The Ongoing Nature of Ongoing Dialogues:

Telecommunications providers need to develop an institutional memory of each customer in order to be able to maintain a fluid, ongoing conversation across channels. Effective dialogues are not about getting interactions right once at a particular point in time, they're about getting them right continuously by connecting them across time to nurture ongoing relationships.

Moving to a dialogue-based strategy requires stopping to listen—and maintaining a conversation level that is comfortable to the customer. It is about ensuring that each interaction has a true potential positive value that outweighs the value of no interaction at all. And this will sometimes mean choosing one positive contact over another, prioritizing communications and limiting volume in order to ensure that customers are not over-inundated.

#3: Listen Before You Speak

Shifting to a dialogue approach is also vitally important to keeping the lines of communications open—and campaigns are just points along a continuum of customer communications. Any given campaign may stir more interest and more sales, but it can also serve to cut short the continuum of contacts. And this is particularly true now that so many communications are made via email.

When customers opt-out, tune-out, or relegate communications to junk mail or spam, the lines of communication are cut. To optimize customer lifetime value, telecoms must rethink how they measure campaign effectiveness. Response rates and conversions are just one side of the equation—to truly understand campaign results, negative results as well as sales that would have happened unprompted—need to be factored in.

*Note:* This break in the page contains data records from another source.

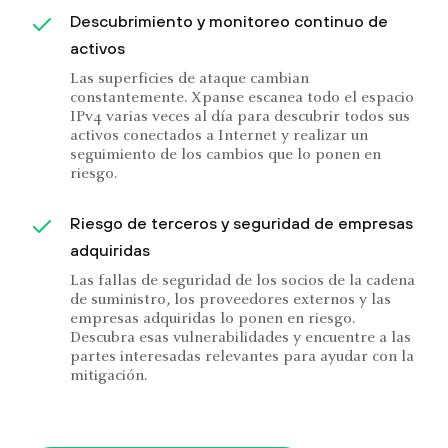
Descubrimiento y monitoreo continuo de
activos
Las superficies de ataque cambian
constantemente. Xpanse escanea todo el espacio
IPv4 varias veces al día para descubrir todos sus
activos conectados a Internet y realizar un
seguimiento de los cambios que lo ponen en
riesgo.
Riesgo de terceros y seguridad de empresas
adquiridas
Las fallas de seguridad de los socios de la cadena
de suministro, los proveedores externos y las
empresas adquiridas lo ponen en riesgo.
Descubra esas vulnerabilidades y encuentre a las
partes interesadas relevantes para ayudar con la
mitigación.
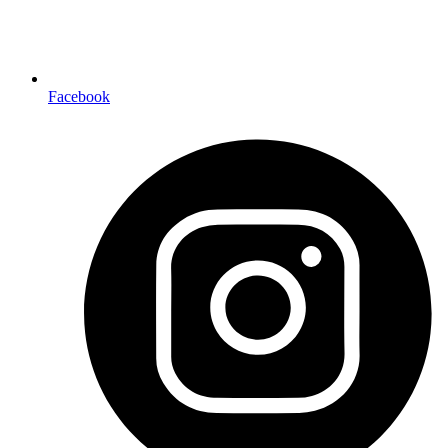
Facebook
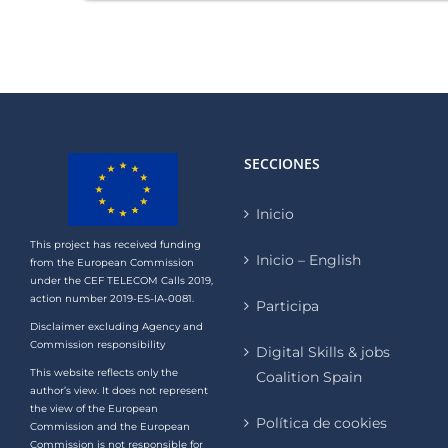
SECCIONES
Inicio
This project has received funding
Inicio – English
from the European Commission
under the CEF TELECOM Calls 2019,
action number 2019-ES-IA-0081.
Participa
Disclaimer excluding Agency and
Commission responsibility
Digital Skills & jobs
This website reflects only the
Coalition Spain
author’s view. It does not represent
the view of the European
Política de cookies
Commission and the European
Commission is not responsible for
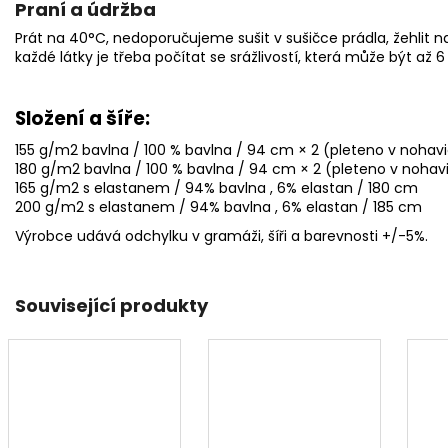
Praní a údržba
Prát na 40°C, nedoporučujeme sušit v sušičce prádla, žehlit na
každé látky je třeba počítat se srážlivostí, která může být až 6
Složení a šíře:
155 g/m2 bavlna / 100 % bavlna / 94 cm × 2 (pleteno v nohavi
180 g/m2 bavlna / 100 % bavlna / 94 cm × 2 (pleteno v nohavi
165 g/m2 s elastanem / 94% bavlna , 6% elastan / 180 cm
200 g/m2 s elastanem / 94% bavlna , 6% elastan / 185 cm
Výrobce udává odchylku v gramáži, šíři a barevnosti +/-5%
.
Související produkty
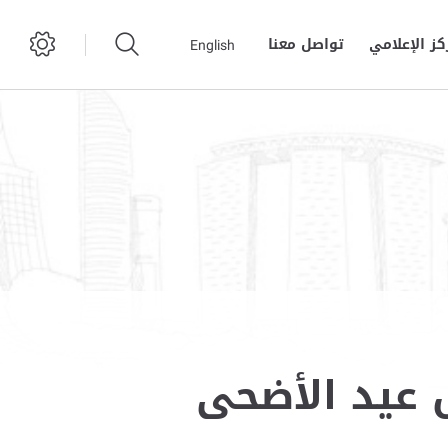
كز الإعلامي
تواصل معنا
English
ل عيد الأضحى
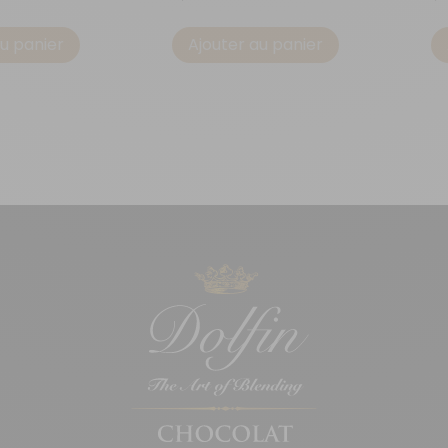
au panier
Ajouter au panier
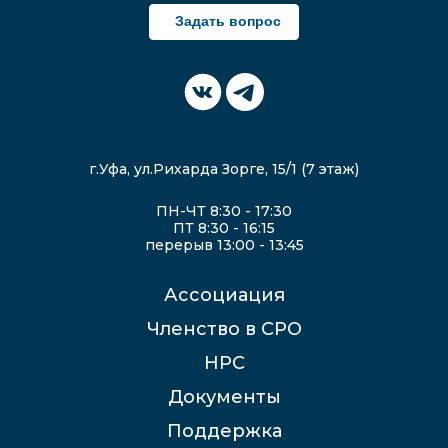
Задать вопрос
г.Уфа, ул.Рихарда Зорге, 15/1 (7 этаж)
ПН-ЧТ 8:30 - 17:30
ПТ 8:30 - 16:15
перерыв 13:00 - 13:45
Ассоциация
Членство в СРО
НРС
Документы
Поддержка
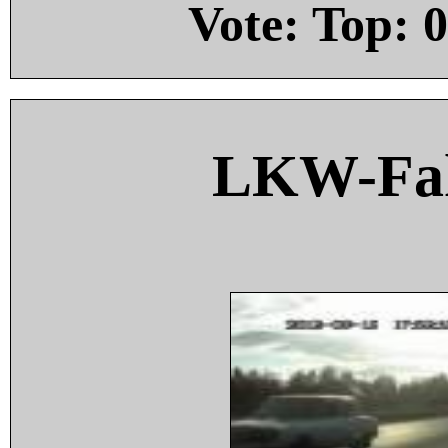
Vote: Top:
0
LKW-Fah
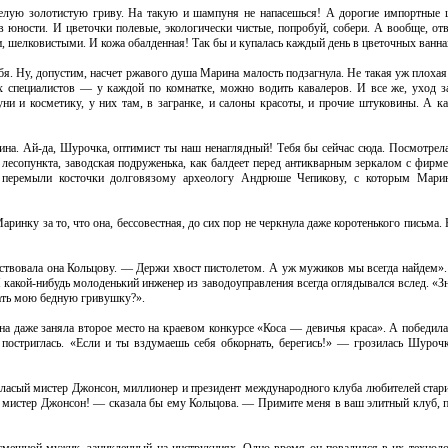
яжелую золотистую гриву. На такую и шампуня не напасешься! А дорогие импортные
юности. И цветочки полевые, экологически чистые, попробуй, собери. А вообще, от
и, шелковистыми. И кожа обалденная! Так бы и купалась каждый день в цветочных ван
. Ну, допустим, насчет ржавого душа Марина малость подзагнула. Не такая уж плохая 
пециалистов — у каждой по комнатке, можно водить кавалеров. И все же, уход з
 и косметику, у них там, в загранке, и салоны красоты, и прочие штуковины. А к
на. Ай-да, Шурочка, оптимист ты наш ненаглядный! Тебя бы сейчас сюда. Посмотрела
 лесопункта, заводская подруженька, как балдеет перед антикварным зеркалом с фирме
, перемыли косточки долговязому археологу Андрюше Чепикову, с которым Мари
ринку за то, что она, бессовестная, до сих пор не черкнула даже коротенького письма. 
твовала она Кольцову. — Держи хвост пистолетом. А уж мужиков мы всегда найдем». 
какой-нибудь молоденький инженер из заводоуправления всегда оглядывался вслед. «Зн
ать мою бедную гривушку?».
на даже заняла второе место на краевом конкурсе «Коса — девичья краса». А победила
постриглась. «Если и ты вздумаешь себя обкорнать, берегись!» — грозилась Шуроч
овласый мистер Джонсон, миллионер и президент международного клуба любителей стар
, мистер Джонсон! — сказала бы ему Кольцова. — Примите меня в ваш элитный клуб, п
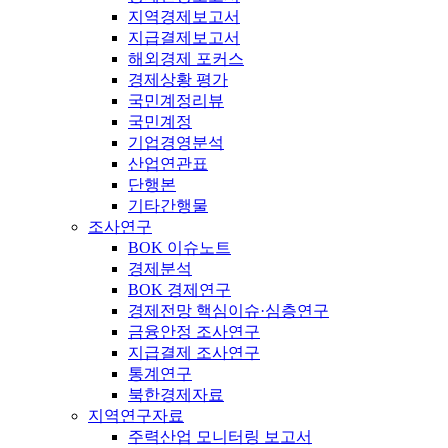
지역경제보고서
지급결제보고서
해외경제 포커스
경제상황 평가
국민계정리뷰
국민계정
기업경영분석
산업연관표
단행본
기타간행물
조사연구
BOK 이슈노트
경제분석
BOK 경제연구
경제전망 핵심이슈·심층연구
금융안정 조사연구
지급결제 조사연구
통계연구
북한경제자료
지역연구자료
주력산업 모니터링 보고서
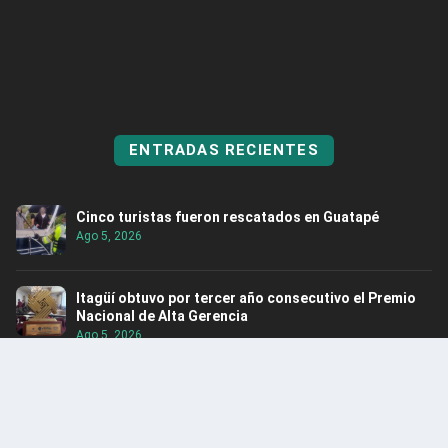
ENTRADAS RECIENTES
Cinco turistas fueron rescatados en Guatapé
Ago 5, 2026
Itagüí obtuvo por tercer año consecutivo el Premio
Nacional de Alta Gerencia
Ago 5, 2026
Rescatan hipopótamo en Puerto Nare
Ago 5, 2026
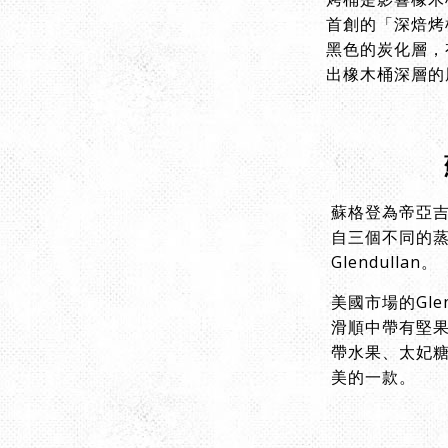
首創的「深焙烤
黑色的炭化層，
出橡木桶深層的
蘇格登為帝亞吉
自三個不同的蒸餾廠
Glendullan。
美國市場的Glen
滑順中帶有堅果
帶水果、太妃
美的一款。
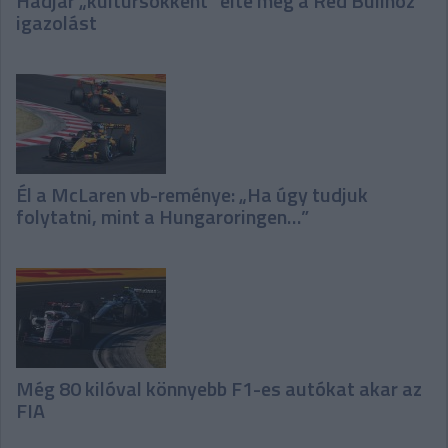
Hadjar „kultúrsokként” élte meg a Red Bullhoz
igazolást
Él a McLaren vb-reménye: „Ha úgy tudjuk
folytatni, mint a Hungaroringen…”
Még 80 kilóval könnyebb F1-es autókat akar az
FIA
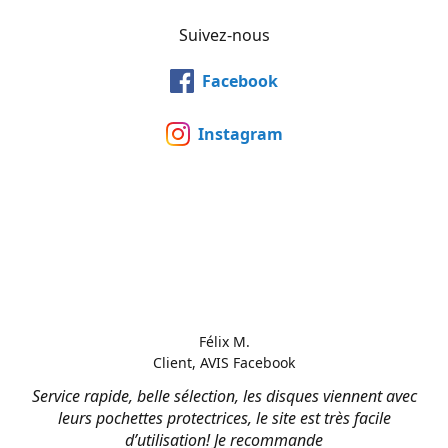
Suivez-nous
Facebook
Instagram
Félix M.
Client, AVIS Facebook
Service rapide, belle sélection, les disques viennent avec
leurs pochettes protectrices, le site est très facile
d’utilisation! Je recommande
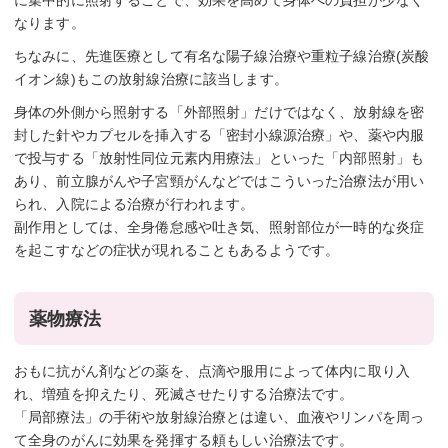
に集中的に照射することで、効果を高めて身体への負担が少なく
なります。
ちなみに、先進医療として有名な陽子線治療や重粒子線治療(炭酸
イオン線)もこの放射線治療に該当します。
身体の外側から照射する「外部照射」だけではなく、放射線を密
封した針やカプセルを挿入する「密封小線源治療」や、薬や内服
で投与する「放射性同位元素内用療法」といった「内部照射」も
あり、前立腺がんや子宮頸がんなどではこういった治療法が用い
られ、入院による治療が行われます。
副作用としては、全身倦怠感や吐き気、照射部位が一時的な炎症
を起こすなどの症状が現れることもあるようです。
薬物療法
おもに抗がん剤などの薬を、点滴や服用によって体内に取り入
れ、増殖を抑えたり、死滅させたりする治療法です。
「局部療法」の手術や放射線治療とは違い、血液やリンパを周っ
て全身のがんに効果を発揮する頼もしい治療法です。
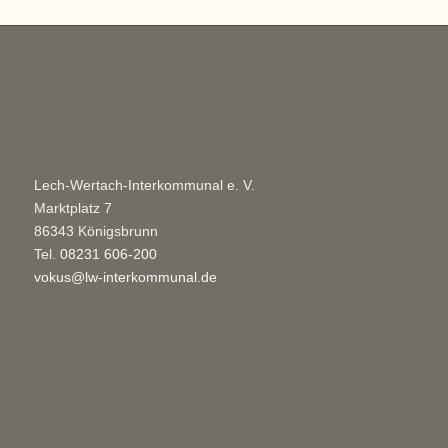
Lech-Wertach-Interkommunal e. V.
Marktplatz 7
86343 Königsbrunn
Tel.
08231 606-200
vokus@lw-interkommunal.de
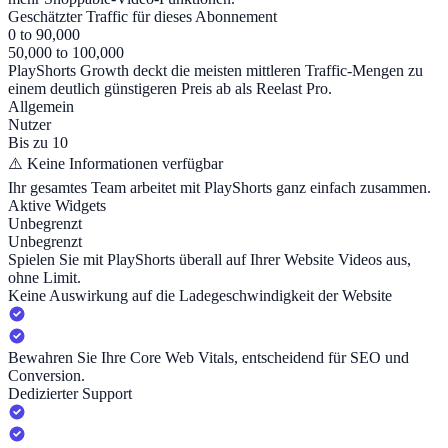
Geschätzter Traffic für dieses Abonnement
0 to 90,000
50,000 to 100,000
PlayShorts Growth deckt die meisten mittleren Traffic-Mengen zu
einem deutlich günstigeren Preis ab als Reelast Pro.
Allgemein
Nutzer
Bis zu 10
⚠️
Keine Informationen verfügbar
Ihr gesamtes Team arbeitet mit PlayShorts ganz einfach zusammen.
Aktive Widgets
Unbegrenzt
Unbegrenzt
Spielen Sie mit PlayShorts überall auf Ihrer Website Videos aus,
ohne Limit.
Keine Auswirkung auf die Ladegeschwindigkeit der Website
Bewahren Sie Ihre Core Web Vitals, entscheidend für SEO und
Conversion.
Dedizierter Support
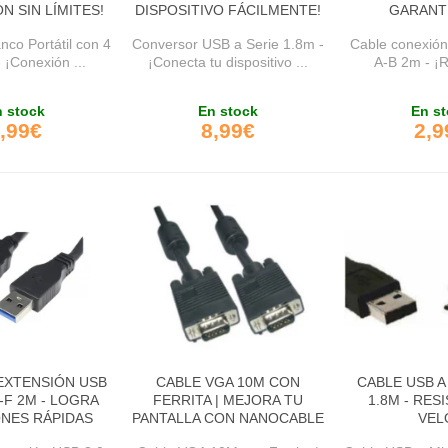
N SIN LÍMITES!
DISPOSITIVO FÁCILMENTE!
GARANT
co Portátil con 4
Conversor USB a Serie 1.8m -
Cable conexión
 ¡Conexión ...
¡Conecta tu dispositivo ...
A-B 2m - ¡R
 stock
En stock
En st
,99€
8,99€
2,9
EXTENSIÓN USB
CABLE VGA 10M CON
CABLE USB 
A-F 2M - LOGRA
FERRITA | MEJORA TU
1.8M - RES
NES RÁPIDAS
PANTALLA CON NANOCABLE
VEL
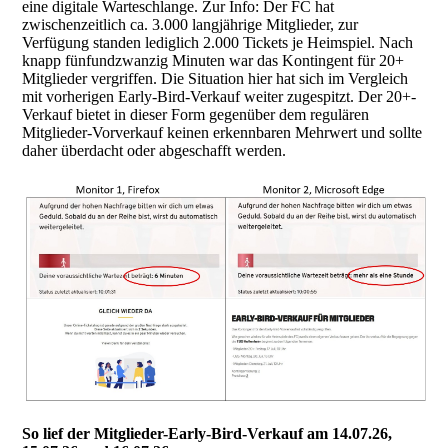
eine digitale Warteschlange. Zur Info: Der FC hat
zwischenzeitlich ca. 3.000 langjährige Mitglieder, zur
Verfügung standen lediglich 2.000 Tickets je Heimspiel. Nach
knapp fünfundzwanzig Minuten war das Kontingent für 20+
Mitglieder vergriffen. Die Situation hier hat sich im Vergleich
mit vorherigen Early-Bird-Verkauf weiter zugespitzt. Der 20+-
Verkauf bietet in dieser Form gegenüber dem regulären
Mitglieder-Vorverkauf keinen erkennbaren Mehrwert und sollte
daher überdacht oder abgeschafft werden.
So lief der Mitglieder-Early-Bird-Verkauf am 14.07.26,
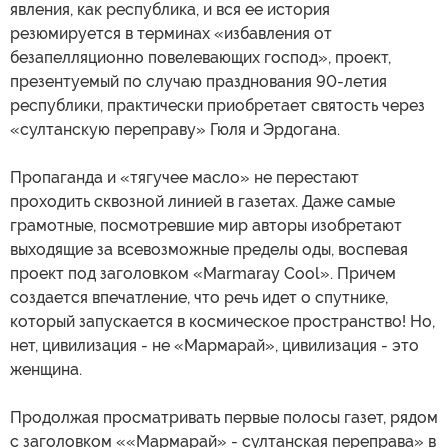
явления, как республика, и вся ее история
резюмируется в терминах «избавления от
безапелляционно повелевающих господ», проект,
презентуемый по случаю празднования 90-летия
республики, практически приобретает святость через
«султанскую переправу» Гюля и Эрдогана.
Пропаганда и «тягучее масло» не перестают
проходить сквозной линией в газетах. Даже самые
грамотные, посмотревшие мир авторы изобретают
выходящие за всевозможные пределы оды, воспевая
проект под заголовком «Marmaray Cool». Причем
создается впечатление, что речь идет о спутнике,
который запускается в космическое пространство! Но,
нет, цивилизация - не «Мармарай», цивилизация - это
женщина.
Продолжая просматривать первые полосы газет, рядом
с заголовком ««Мармарай» - султанская переправа» в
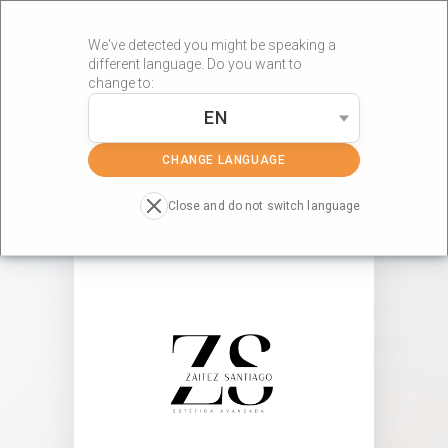
We've detected you might be speaking a
different language. Do you want to
change to:
EN
»
»
Portada
Centros RÖS'S
ESTETICA AVANZADA ZAITEZ SC
CHANGE LANGUAGE
Close and do not switch language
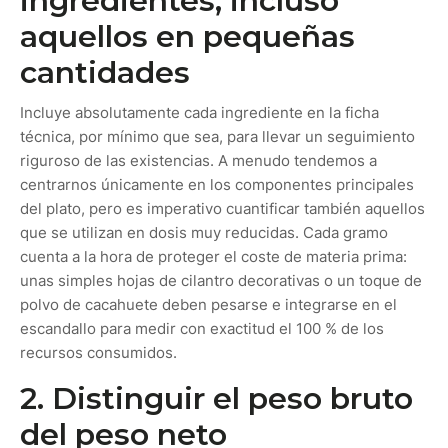
ingredientes, incluso
aquellos en pequeñas
cantidades
Incluye absolutamente cada ingrediente en la ficha
técnica, por mínimo que sea, para llevar un seguimiento
riguroso de las existencias. A menudo tendemos a
centrarnos únicamente en los componentes principales
del plato, pero es imperativo cuantificar también aquellos
que se utilizan en dosis muy reducidas. Cada gramo
cuenta a la hora de proteger el coste de materia prima:
unas simples hojas de cilantro decorativas o un toque de
polvo de cacahuete deben pesarse e integrarse en el
escandallo para medir con exactitud el 100 % de los
recursos consumidos.
2. Distinguir el peso bruto
del peso neto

#4: Inform Interactions with Individualized Best-Next-Action Decisioning

Real-time decisioning is particularly powerful at the flashpoint where a customer is on the verge of attrition. Its uses, however, are more extensive. At time of enrollment for periodic proactive account re-evaluations, and reactive adjustments to trigger events … real-time decisioning enables telecoms to be more nimble, more adept at tying customer preferences and needs to appropriate telecom service bundles, and more attuned to their customers overall. The result: better customer relations—and fewer of those flash-point calls. Today, consumers still pick up the phone when they have an issue, question, or concern—and with customer satisfaction low, service packages increasingly complex and competition on the rise, telecoms are getting lots of calls.

Consumers today know about the data companies collect on them. They understand how technology can be used to transfer, share, and interconnect information. They want businesses to have a clear record of their interactions. They don't like to repeat themselves; and, now more than ever, they don't believe that they should have to. At the same time, they have grown to have low expectations for the call-center experience: the long wait times, the "get them off the phone" dynamic, the probability that their calls will be outsourced to someone overseas who will read off a script that may or may not address their question head on.